A recent New Zealand court case decided in October is the second one in recent years[1] to go through the courts involving the determination of the permanent place of abode concept (‘PPOA’).

In this High Court case, the time bar was opened under Section 108(2) of the Tax Administration Act[2]. Consequently, the taxpayer’s returns were reassessed by the Commissioner of Inland Revenue for the years in question, which fell outside the four-year time bar that would otherwise have applied[3].

A permanent place of abode is one of two tests used in New Zealand for determining tax residency. The other test is the 183-days in any 12 month period test. The former test is based on all of the facts and circumstances in each case, whilst the latter test, the 183-day test is conducted by counting the number of days, and partial days, spent in New Zealand during a 12 month period.

The High Court ruled in the case of Van Uden v Commissioner of Inland Revenue [2017] that the taxpayer, Van Uden, did, in fact, have a PPOA in New Zealand during 2005-2009, and assessed the taxpayer for tax, interest and penalties on that basis that through a PPOA in New Zealand, he was tax resident of New Zealand.

The taxpayer’s position was that he did not have a PPOA in New Zealand. He had been spending an average of eight months of the year at sea, returning to his marital home in New Zealand for the remaining four months. Over the course of several years, there was maintenance work and a purchase of a neighbouring property occurred, and the High Court also considered the expenditure which had been found to have been connected to the maintenance and upkeep of their residence.

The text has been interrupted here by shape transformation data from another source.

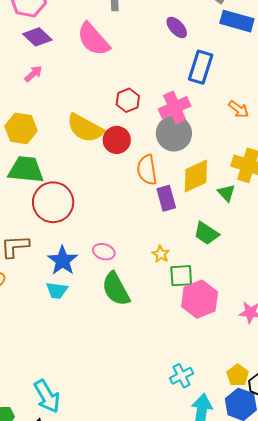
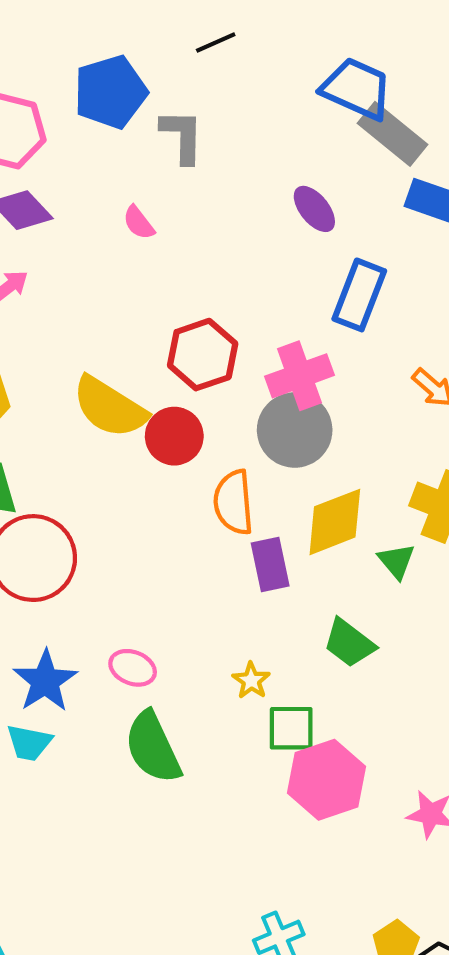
pink semicircle: (93, 39) -> (139, 223), size x0.5
red hexagon: (128, 100) -> (203, 355), size x1.4

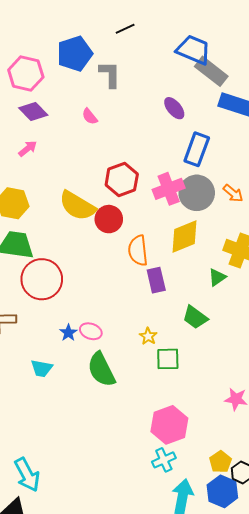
gray circle: (295, 430) -> (197, 193), moved
yellow diamond: (335, 522) -> (185, 237), moved
green triangle: (396, 561) -> (217, 277), turned 36
blue star: (45, 681) -> (68, 333), moved, size x0.6
pink hexagon: (326, 780) -> (169, 425), moved

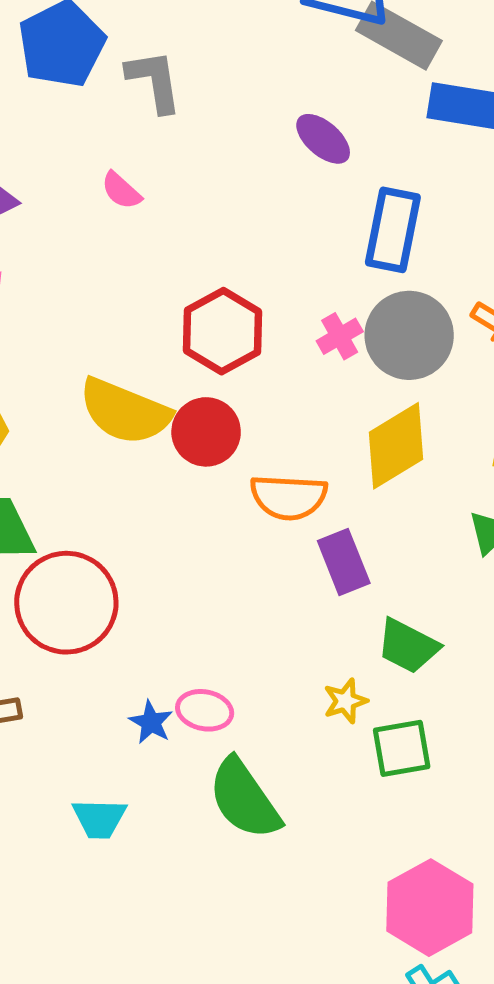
pink cross: (169, 189) -> (340, 336), size x0.6
orange semicircle: (138, 250) -> (289, 497), turned -72
green trapezoid: (195, 317) -> (408, 646), moved
yellow star: (148, 336) -> (345, 701), turned 30

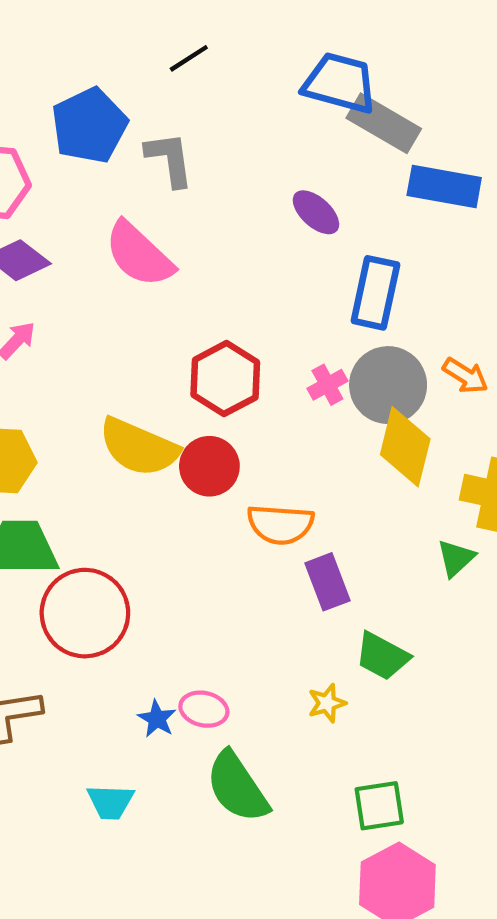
pink semicircle: (121, 191) -> (139, 254), size x2.0
yellow diamond: (396, 446) -> (405, 447), moved, turned -46
green square: (402, 748) -> (379, 806), moved

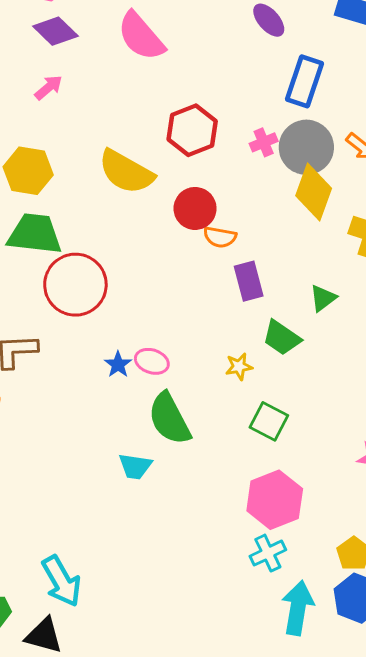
red circle: (209, 466) -> (195, 208), moved
orange semicircle: (280, 524) -> (220, 237), size x0.7
green triangle: (456, 558) -> (323, 298), moved
cyan trapezoid: (110, 802) -> (135, 466), moved
green square: (379, 806) -> (269, 421), moved, turned 30

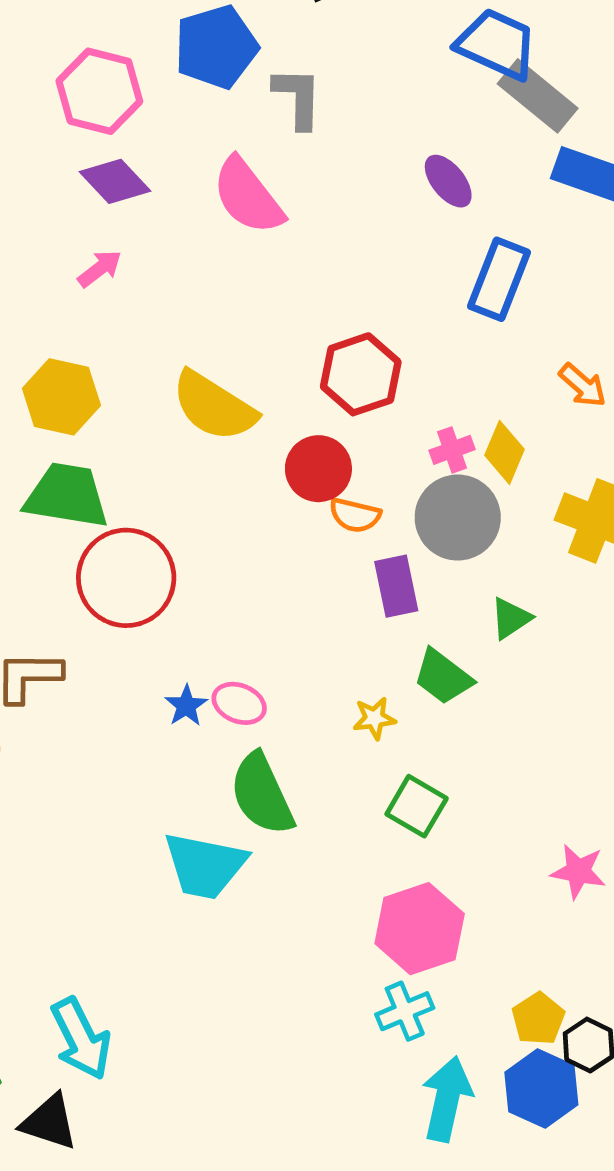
red hexagon: (192, 130) -> (361, 374), moved
pink cross: (264, 142) -> (452, 450), moved
gray circle: (306, 147) -> (458, 518), moved
yellow diamond: (314, 192) -> (505, 452), size x0.7
cyan trapezoid: (135, 466) -> (205, 866), size x1.6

The following factors were taken into consideration in determining whether the taxpayer had a PPOA:


1. The continuity or otherwise of the taxpayer’s presence in New Zealand and in the dwelling.

2. The duration of that presence.

3. The durability of the taxpayer’s association with the particular place.

4. The closeness or otherwise of the taxpayer’s connection with the dwelling.

5. The requirement for permanency to distinguish merely transient or temporary places of abode.

The taxpayer was assessed a shortfall penalty for taking an unacceptable tax position.


[1] The 2015 Appeals Court case of Commissioner of Inland Revenue v Diamond outcome was that the taxpayer did not have a PPOA by virtue of having no intention to ever live in an investment property owned by the taxpayer, although the property was vacant.

[2](2) If the Commissioner is of the opinion that a tax return provided by a taxpayer—

(a) is fraudulent or willfully misleading; or

(b) does not mention income which is of a particular nature or was derived from a particular source, and in respect of which a tax return is required to be provided,—

the Commissioner may amend the assessment at any time so as to increase its amount.


[3]108 Time bar for amendment of income tax assessment

Except as specified in this section or in section 108B, if—


a taxpayer furnishes an income tax return and an assessment has been made; and


4 years have passed from the end of the tax year in which the taxpayer provides the tax return,—

the Commissioner may not amend the assessment so as to increase the amount assessed or decrease the amount of a net loss.